While many AI researchers attempt to train models by simply observing video footage, General Intuition CEO Pim de Witte argues that video alone is insufficient. The company’s competitive edge lies in its access to proprietary data from Medal, a platform where users share video game clips.

Unlike standard video, these clips contain embedded "action labels"—precise records of which buttons a player pressed and exactly when. This allows the model to go beyond mere pattern recognition; it learns spatial-temporal reasoning. By understanding the direct link between a specific input (an action) and the resulting change in the environment (the reaction), the AI begins to grasp causality. This enables the model to distinguish the "self" from the "environment," a fundamental requirement for any autonomous agent.

From Fortnite to Quadruped Robots

The company’s technical ambition is to create a single model that generalizes across different domains: gameplay, simulation, and physical embodiment. In recent demonstrations, an AI agent trained on gameplay was able to navigate complex virtual environments, understanding that walls are solid objects and shadows change with the sun's movement.

Crucially, this "brain" is being ported directly to hardware. The company demonstrated a quadrupedal robot that utilized the same model powering its gaming agents. Notably, the team reported that it took only eight minutes of real-world robotics data—collected on actual streets—to fine-tune the model for the robot’s navigation. This suggests that the heavy lifting of learning physics and spatial awareness is being done in the "gym" of video games, making real-world deployment significantly more efficient.

A $2.3 Billion Bet on General Agents

The scale of this ambition is reflected in the company's valuation. General Intuition recently raised $320 million at a $2.3 billion valuation, bringing its total disclosed funding to $454 million. The round was led by Khosla Ventures, with significant participation from General Catalyst, Jeff Bezos, Eric Schmidt, and researchers from Google DeepMind and MIT.

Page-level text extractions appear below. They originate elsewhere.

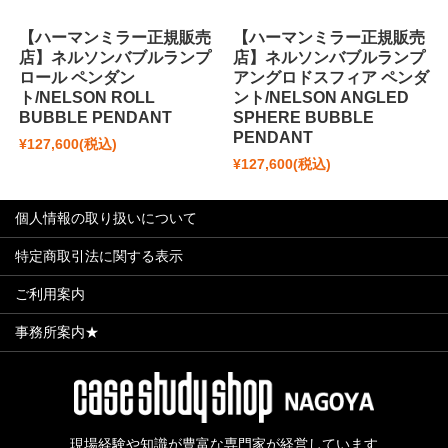
【ハーマンミラー正規販売
【ハーマンミラー正規販売
店】ネルソンバブルランプ
店】ネルソンバブルランプ
ロール ペンダン
アングロドスフィア ペンダ
ト/NELSON ROLL
ント/NELSON ANGLED
BUBBLE PENDANT
SPHERE BUBBLE
PENDANT
¥127,600
(税込)
¥127,600
(税込)
個人情報の取り扱いについて
特定商取引法に関する表示
ご利用案内
事務所案内★
現場経験や知識が豊富な専門家が経営しています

The capital is earmarked for two primary goals: scaling compute capacity through a partnership with CoreWeave and making their API more widely available by the end of summer. For investors like Vinod Khosla, the goal isn't just better automation, but the emergence of "AI intuition"—a human-like capability to navigate the world through understanding, rather than just following programmed instructions.

Key Takeaways

  • Action-Driven Training: General Intuition uses button-press "action labels" from gaming clips to teach AI causality, moving beyond the limitations of video-only training.
  • Scalable Simulation: By using video games as a "gym," the company can train complex spatial-temporal reasoning without the massive expense of gathering real-world robotic data.
  • Massive Institutional Backing: With a $2.3 billion valuation and backing from figures like Jeff Bezos and Eric Schmidt, the company is positioning itself as a foundational player in the world model era.